На моей памяти Кэсс лишь дважды была в депрессии. Первый раз - после футбольного чемпионата штата на втором курсе, когда она пропустила гол, который мог бы стать победным. Тогда сестра заперлась в комнате на целый день. Она никогда не заговаривала об этом снова, сосредоточившись на следующем сезоне, во время которого она полностью оправилась от промаха и забила два единственных гола за весь Чемпионат.

Второй раз произошел в конце её последнего года старшей школы, когда её первый парень, Джейсон Паркер, бросил ее ради возможности «встречаться с другими людьми» и «наслаждаться свободой». Это было последнее лето перед колледжем, Кэсс тогда рыдала целую неделю, сидя в халате на кровати и отказываясь куда-либо идти. Она отстранилась от всех, стала проводить много времени с Боу – они пили чай, обсуждали дзен-буддизм и читали сонники. Тогда Кэсс и начала обращать внимание на мелочи, словно разыскивая послание мира для себя.

Она поступила в три из четырех университетов, в которые подала заявления, и в итоге выбрала Йельский университет. Мои родители были в восторге, устроили вечеринку по этому поводу. Мы аплодировали и радостно кричали, когда она наклонилась, чтобы разрезать большой торт с надписью «БЕРЕГИСЬ, ЙЕЛЬ: КЭСС ИДЁТ!», который моя мама специально заказала в кондитерской.

Но на самом деле Кэсс была сама не своя. Она улыбалась, принимала одобрительные похлопывания по плечам, закатывала глаза по поводу гордости и взволнованности родителей, но мне казалось, что она просто плыла по течению. Я подумала тогда, что, возможно, она ждала знака, пыталась найти что-то, чего не могла увидеть с нами или даже в Йельском университете.

Она была в таком ступоре до самого конца учебы в школе. В середине июня она отправилась со своей подругой Минди к её родителям, живущим на побережье, нашла там работу – выдавала шезлонги в аренду отдыхающим. А через три дня она встретила Адама. Он, в компании нескольких друзей из шоу, приехал на побережье на каникулы и однажды арендовал шезлонг. Адам тогда провел на пляже весь день, а вечером пригласил её на свидание.
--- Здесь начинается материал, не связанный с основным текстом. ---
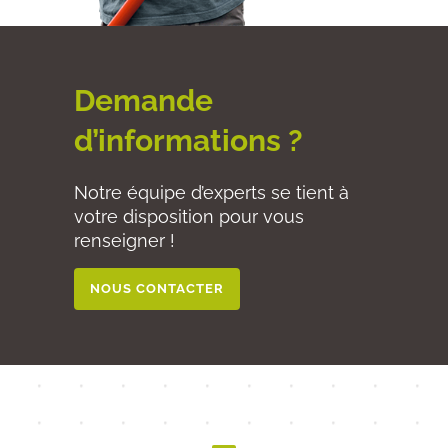
Demande
d’informations ?
Notre équipe d’experts se tient à
votre disposition pour vous
renseigner !
NOUS CONTACTER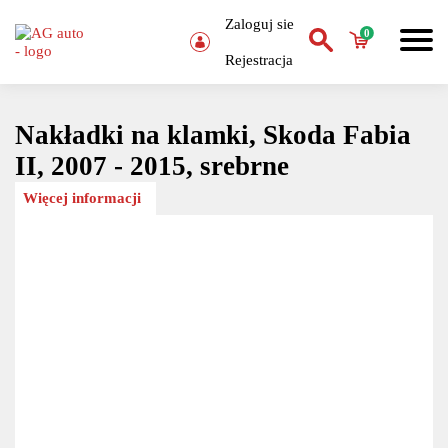
Zaloguj sie
0
Rejestracja
Nakładki na klamki, Skoda Fabia
II, 2007 - 2015, srebrne
Więcej informacji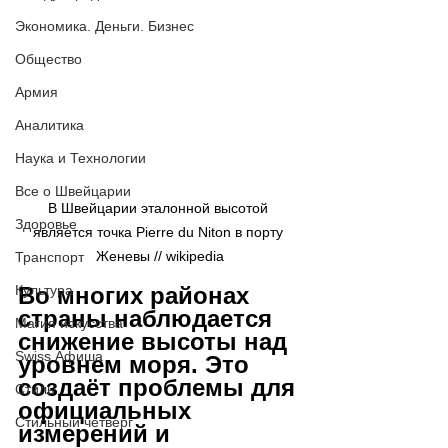
Экономика. Деньги. Бизнес
Общество
Армия
Аналитика
Наука и Технологии
Все о Швейцарии
В Швейцарии эталонной высотой 
Здоровье
является точка Pierre du Niton в порту 
Женевы // wikipedia
Транспорт
Во многих районах 
Культура
страны наблюдается 
Магия искусства
снижение высоты над 
Swiss Афиша
уровнем моря. Это 
создаёт проблемы для 
Стиль
официальных 
Стильный четверг
измерений и 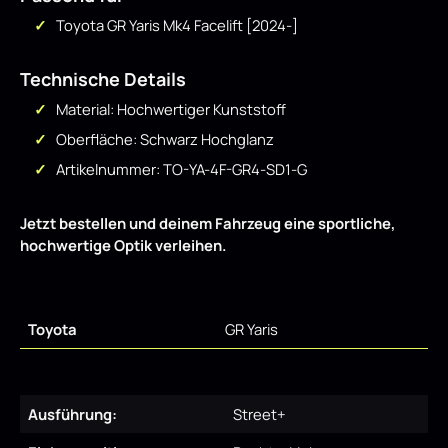
Toyota GR Yaris Mk4 Facelift [2024-]
Technische Details
Material: Hochwertiger Kunststoff
Oberfläche: Schwarz Hochglanz
Artikelnummer: TO-YA-4F-GR4-SD1-G
Jetzt bestellen und deinem Fahrzeug eine sportliche,
hochwertige Optik verleihen.
Toyota
GR Yaris
Ausführung:
Street+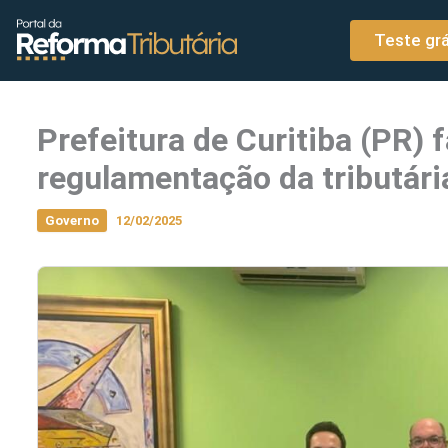
o
Ir para o conteúdo
conteúdo
Teste grá
Prefeitura de Curitiba (PR) 
regulamentação da tributári
Governo
12/02/2025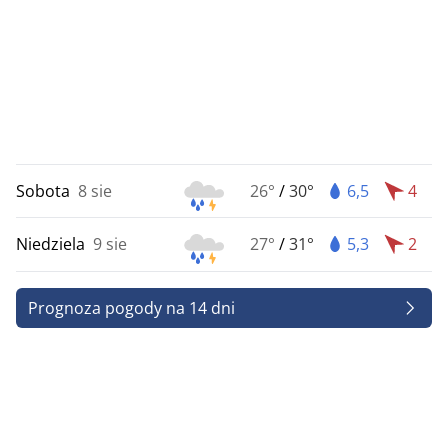
Sobota
8 sie
26°
/
30°
6,5
4
Niedziela
9 sie
27°
/
31°
5,3
2
Prognoza pogody na 14 dni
Когда на следующее утро сестра позвонила, её голос и смех были такими счастливыми, что я могла с уверенность сказать: наша Кэсс вернулась. Но, как вскоре выяснилось, ненадолго.

Вряд ли кто-то из нас осознавал, как сильно мы нуждаемся в Кэсс, пока она не исчезла. Теперь все, что у нас осталось – её комната, истории о ней и тишина, поселившаяся в доме, пока мы пытались хоть как-то заполнить образовавшуюся с её уходом пустоту.